Existing recurrent optical flow estimation networks are computationally expensive since they use a fixed large number of iterations to update the flow field for each sample. An efficient network should skip iterations when the flow improvement is limited. In this paper, we develop a Context-Aware Iteration Policy Network for efficient optical flow estimation, which determines the optimal number of iterations per sample. The policy network achieves this by learning contextual information to realize whether flow improvement is bottlenecked or minimal. On the one hand, we use iteration embedding and historical hidden cell, which include previous iterations information, to convey how flow has changed from previous iterations. On the other hand, we use the incremental loss to make the policy network implicitly perceive the magnitude of optical flow improvement in the subsequent iteration. Furthermore, the computational complexity in our dynamic network is controllable, allowing us to satisfy various resource preferences with a single trained model. Our policy network can be easily integrated into state-of-the-art optical flow networks. Extensive experiments show that our method maintains performance while reducing FLOPs by about 40%/20% for the Sintel/KITTI datasets.

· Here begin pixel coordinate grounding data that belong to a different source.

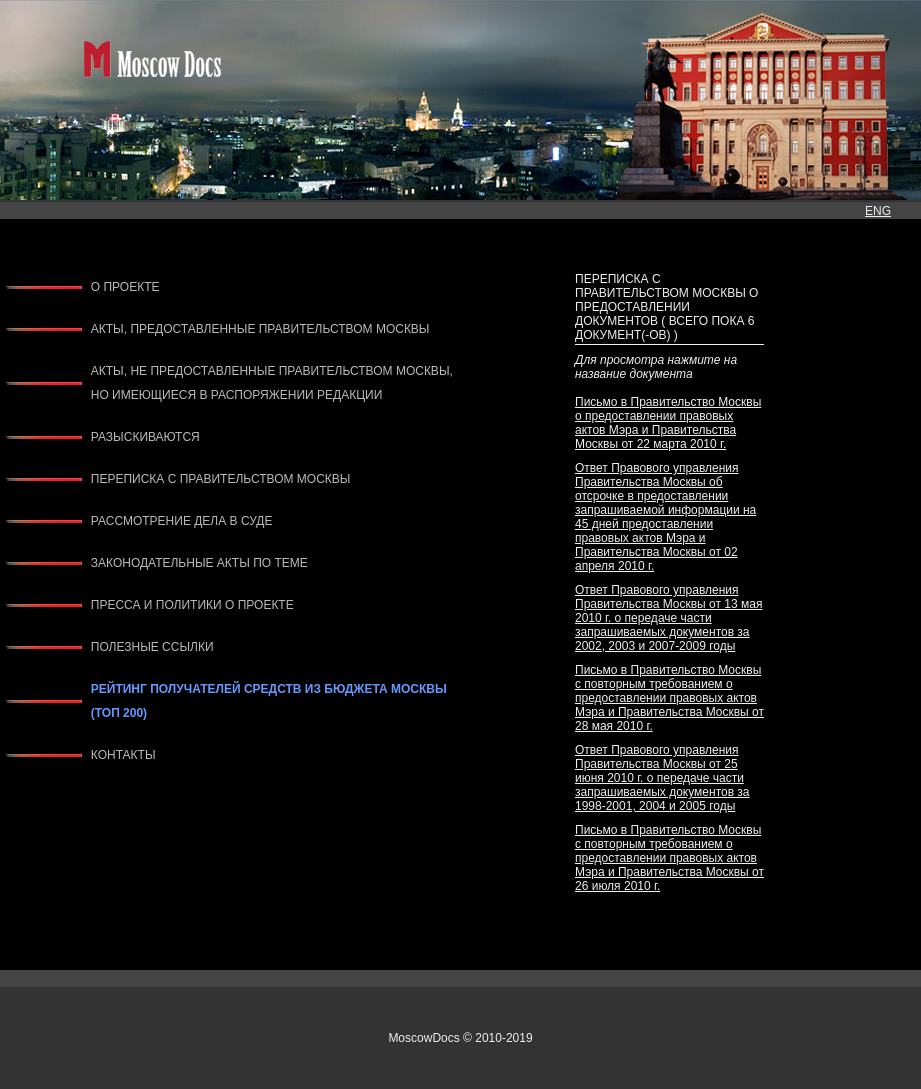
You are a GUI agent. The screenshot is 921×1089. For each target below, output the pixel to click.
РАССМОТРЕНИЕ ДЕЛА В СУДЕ (182, 521)
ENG (878, 211)
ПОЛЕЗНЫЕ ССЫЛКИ (152, 647)
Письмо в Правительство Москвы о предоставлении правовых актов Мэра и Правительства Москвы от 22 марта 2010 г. (668, 423)
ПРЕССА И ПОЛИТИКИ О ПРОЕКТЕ (192, 605)
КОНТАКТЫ (123, 755)
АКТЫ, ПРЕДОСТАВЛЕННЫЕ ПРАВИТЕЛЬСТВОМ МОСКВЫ (260, 329)
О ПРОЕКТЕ (125, 287)
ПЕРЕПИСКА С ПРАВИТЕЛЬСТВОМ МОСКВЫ (221, 479)
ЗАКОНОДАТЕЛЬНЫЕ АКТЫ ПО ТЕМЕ (199, 563)
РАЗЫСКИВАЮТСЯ (145, 437)
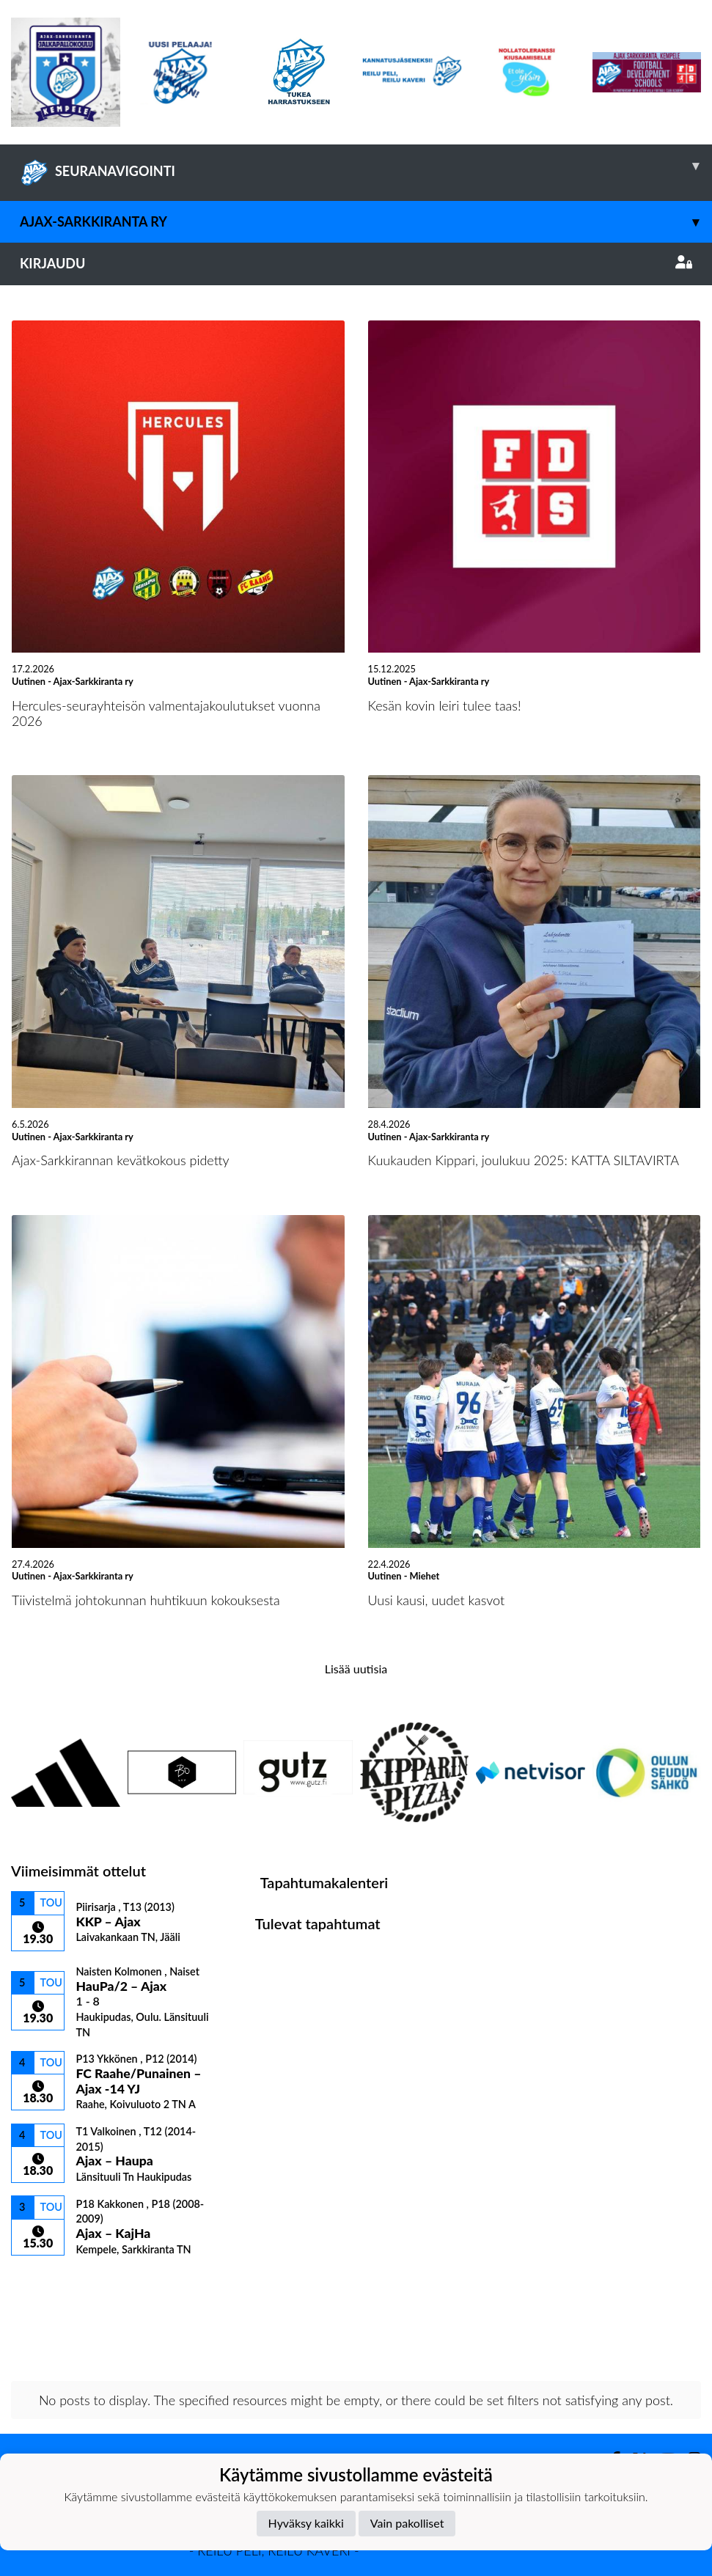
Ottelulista (47, 2282)
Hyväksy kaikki (306, 2523)
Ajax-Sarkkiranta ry (366, 222)
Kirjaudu (356, 263)
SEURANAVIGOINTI (366, 165)
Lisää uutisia (356, 1669)
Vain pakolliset (407, 2523)
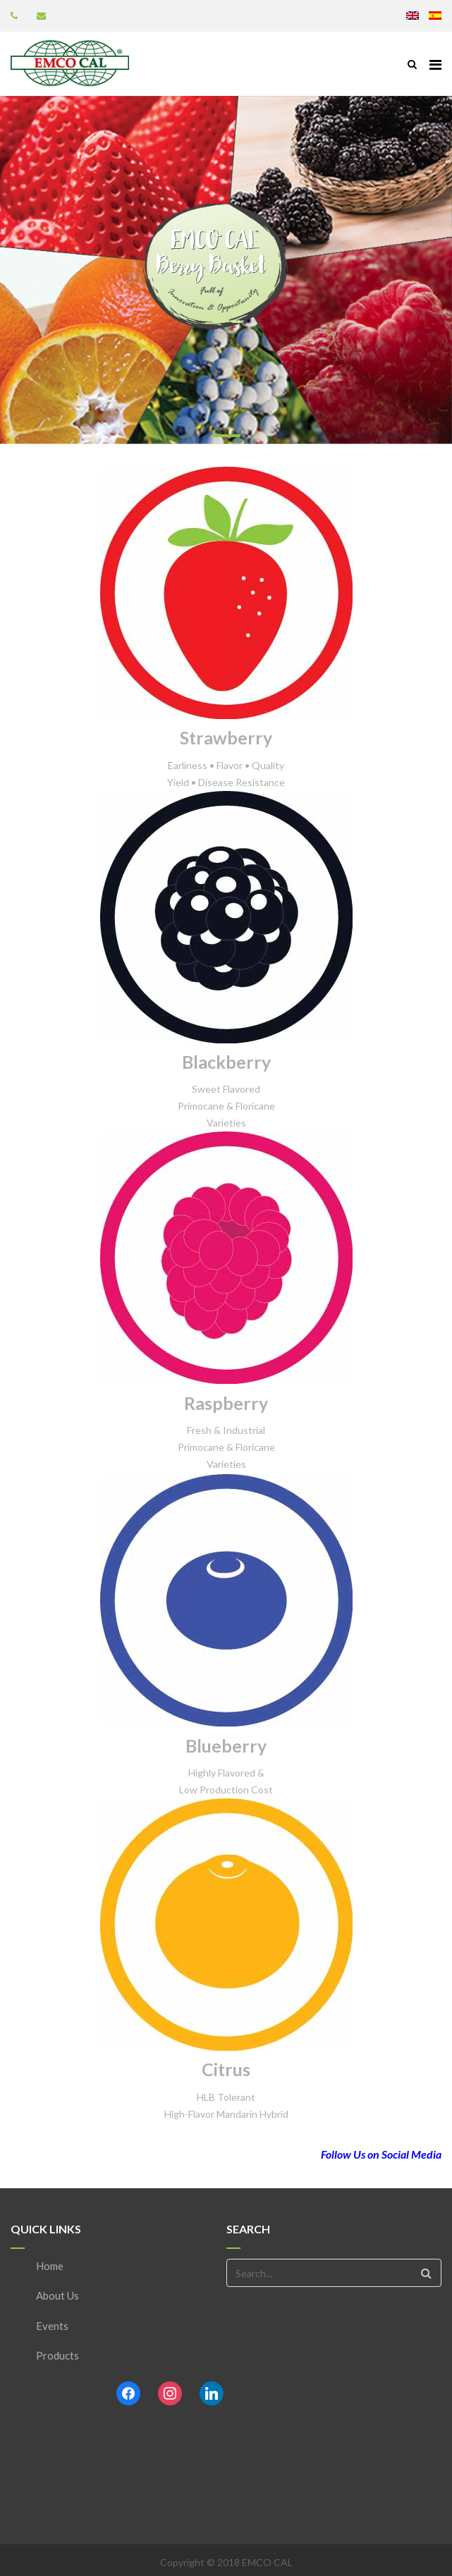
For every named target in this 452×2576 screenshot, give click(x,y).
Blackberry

翻译：现有循环光流估计网络因对每个样本采用固定的多次迭代更新光流场，导致计算代价高昂。高效网络应在流改进有限时跳过迭代。本文提出一种用于高效光流估计的上下文感知迭代策略网络，该网络可为每个样本确定最优迭代次数。策略网络通过学习上下文信息实现这一目标，以判断流改进是否遇瓶颈或趋于最小。一方面，我们利用包含先前迭代信息的迭代嵌入和历史隐藏单元来传递流如何自先前迭代发生变化。另一方面，我们采用增量损失函数使策略网络隐式感知后续迭代中光流改进的幅度。此外，我们动态网络的计算复杂度可控，使得单一训练模型可适配多种资源偏好。该策略网络可轻松集成到最先进的光流网络中。大量实验表明，我们的方法在保持性能的同时，对Sintel/KITTI数据集的FLOPs分别减少约40%/20%。